Drugs 'n terrorism: it's all good
by digby
This is more or less already happening, but the Republicans are the first Party, I believe, to make it explicit. From the 2012 GOP Platform:
The war on drugs and the war on terror have become a single enterprise. We salute our allies in this fight, especially the people of Mexico and Colombia. We propose a unified effort on crime and terrorism to coordinate intelligence and enforcement among our regional allies, as well as military-to-military training and intelligence sharing with Mexico, whose people are bearing the brunt of the drug cartels’ savage assault.
Sadly, as I said, it's already happening.
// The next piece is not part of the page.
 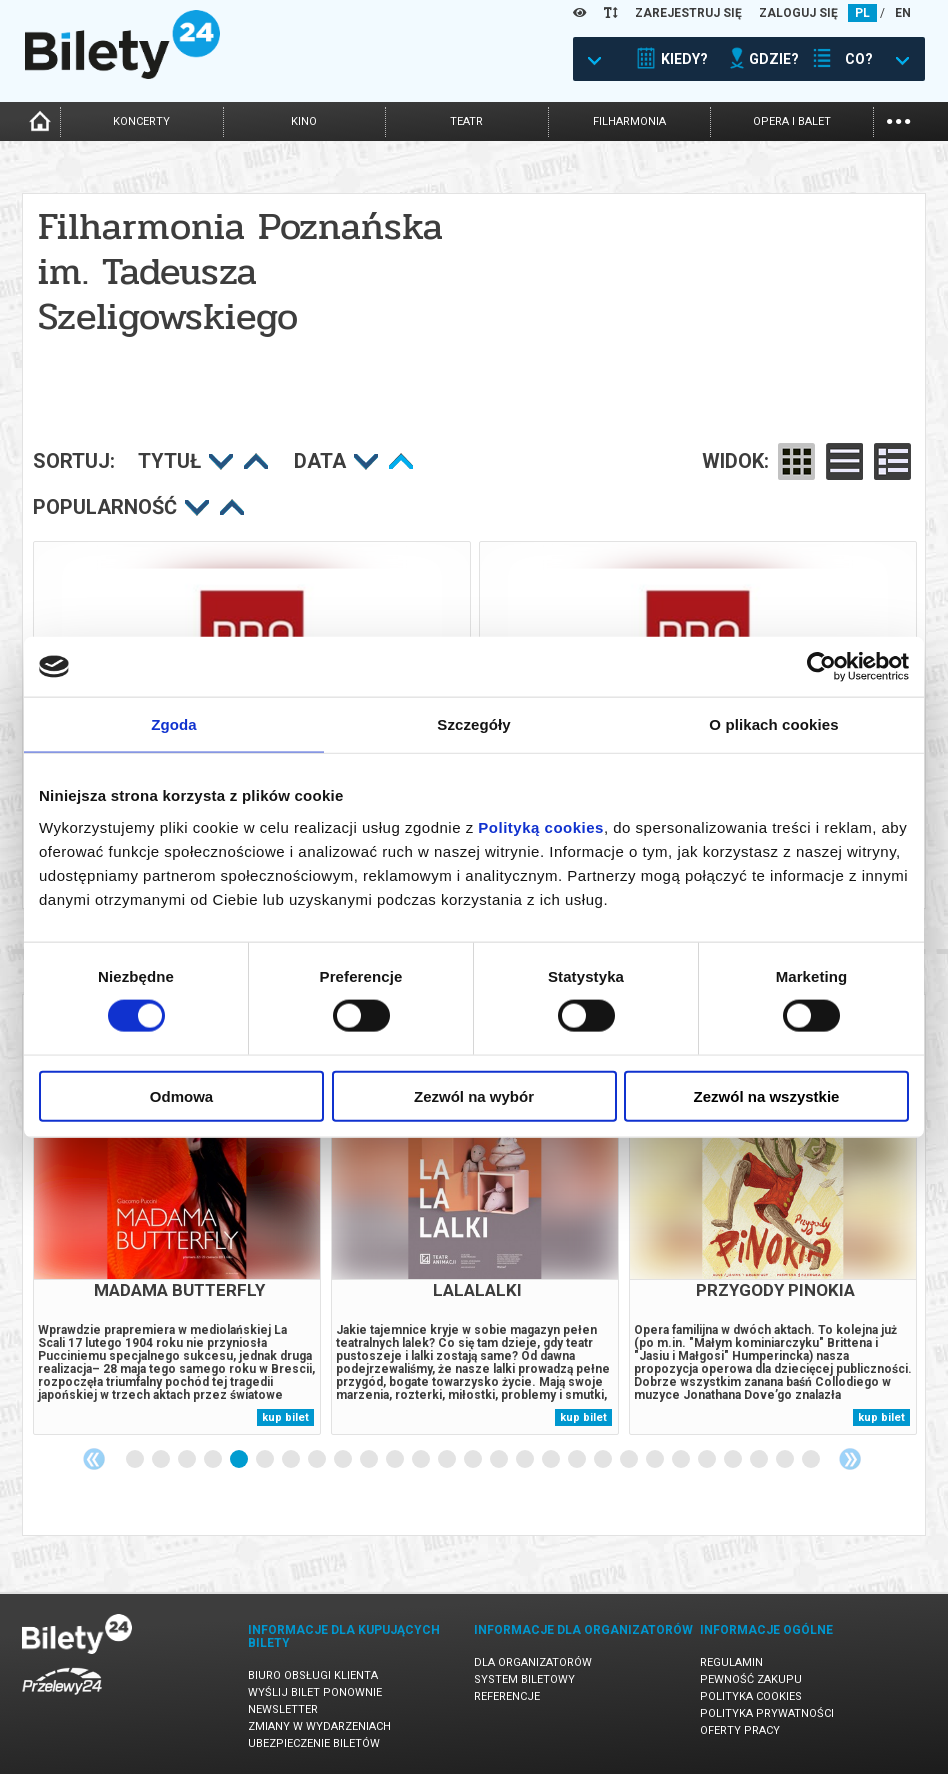 I want to click on 1 [tab], so click(x=136, y=1460).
The New York Times wrote about this last month:
The growing American involvement in Africa follows an earlier escalation of antidrug efforts in Central America, according to documents, Congressional testimony and interviews with a range of officials at the State Department, the Drug Enforcement Administration and the Pentagon.
In both regions, American officials are responding to fears that crackdowns in more direct staging points for smuggling — like Mexico and Spain — have prompted traffickers to move into smaller and weakly governed states, further corrupting and destabilizing them.
The aggressive response by the United States is also a sign of how greater attention and resources have turned to efforts to fight drugs as the wars in Iraq and Afghanistan have wound down.
“We see Africa as the new frontier in terms of counterterrorism and counternarcotics issues,” said Jeffrey P. Breeden, the chief of the D.E.A.’s Europe, Asia and Africa section. “It’s a place that we need to get ahead of — we’re already behind the curve in some ways, and we need to catch up.”
That could have come right out of the RNC Platform.
Does any of this sound like a good idea to you? One's imagination runs wild. After all, since 9/11 we have constructed a massive counter-terrorism apparatus, both at home and abroad. Imagine the implications of using it for the drug war.
When all this was happening over the last decade, there were a few of us asking what in the hell was going to keep the government from using its new police powers (and constitutional abuses) in the realm of ordinary criminal behavior. It would appear that the answer is nothing. They're just doing it.